6.3. Use of Constrained Devices

Although our considered use case is IoT-based, our solution is not designed with constrained devices in mind. Nevertheless, we believe that it should be possible to apply our solution even in these devices. EdDSA signatures can be implemented even in devices with limited capabilities. As Kortesniemi et al. [11] reported, the EdDSA signature can be performed in 14 million cycles on an 8-bit device, while on a 32-bit low-cost ARM Cortex-M0 core, the same operation undergoes 3.6 million cycles. Therefore, Cortex-M0 devices, which are available for less than half a dollar in large quantities and run at up to 48 MHz, can perform up to 13 EdDSA signatures per second. Similarly, the power required to generate an EdDSA signature in a Cortex-M0 processor is 20–34 $\mathsf{\mu }$J [11].

7. Conclusions

In this paper, a solution that leverages decentralized identifiers for secure application-layer routing is proposed.
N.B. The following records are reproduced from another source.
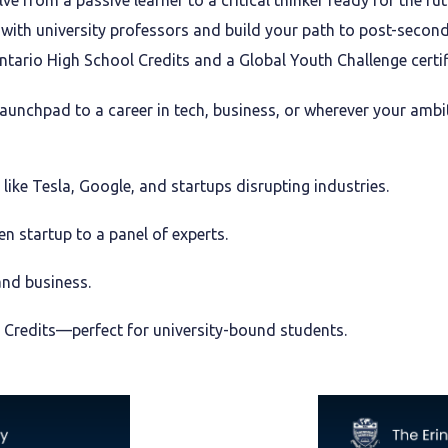
ve from a passive learner to a critical thinker ready for the fut
ith university professors and build your path to post-second
tario High School Credits and a Global Youth Challenge certif
 launchpad to a career in tech, business, or wherever your ambi
ike Tesla, Google, and startups disrupting industries.
n startup to a panel of experts.
and business.
 Credits—perfect for university-bound students.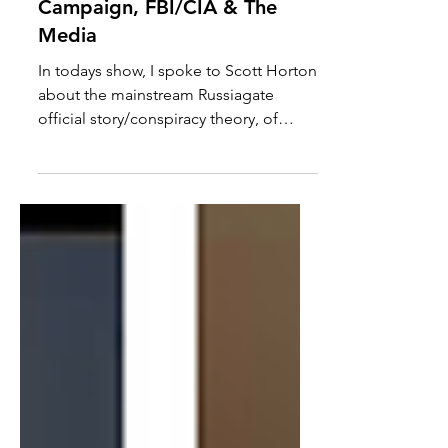
Trump, The Clinton
Campaign, FBI/CIA & The
Media
In todays show, I spoke to Scott Horton
about the mainstream Russiagate
official story/conspiracy theory, of
Trump being a Russian agent...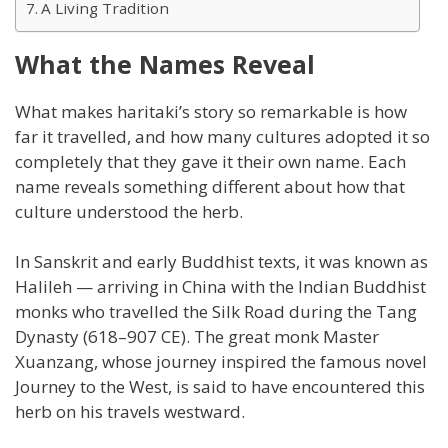
A Living Tradition
What the Names Reveal
What makes haritaki’s story so remarkable is how
far it travelled, and how many cultures adopted it so
completely that they gave it their own name. Each
name reveals something different about how that
culture understood the herb.
In Sanskrit and early Buddhist texts, it was known as
Halileh — arriving in China with the Indian Buddhist
monks who travelled the Silk Road during the Tang
Dynasty (618–907 CE). The great monk Master
Xuanzang, whose journey inspired the famous novel
Journey to the West, is said to have encountered this
herb on his travels westward.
The proposed solution can be easily integrated into existing approaches since it does not require any modification to the SDN infrastructure. The proposed solution allows URLs to be used as DIDs by adding a trusted name registration service; the use of URLs as DIDs enables more user-friendly application-layer solutions, as well as greater interoperability with legacy systems. The proposed solution is lightweight since it requires only few ms to perform the necessary cryptographic operations even in IoT devices; it adds only a few bytes to the routing advertisement messages; it creates minimal additional routing states; it does not need auxiliary information to be stored per verifying entity; and it can be easily managed. Finally, the proposed solution has intriguing security properties: it protects the integrity and authenticity of advertisements, it is resilient to key breaches, and its dependence on a trust registrar is minimal.

Future work in this area includes solutions for fast revocation so that key breaches can be handled in a secure and fast manner, as well as tools for automating the process of domain registration. Furthermore, the use of verifiable credentials as well as the application of different DID methods and ICN underlays will be further investigated.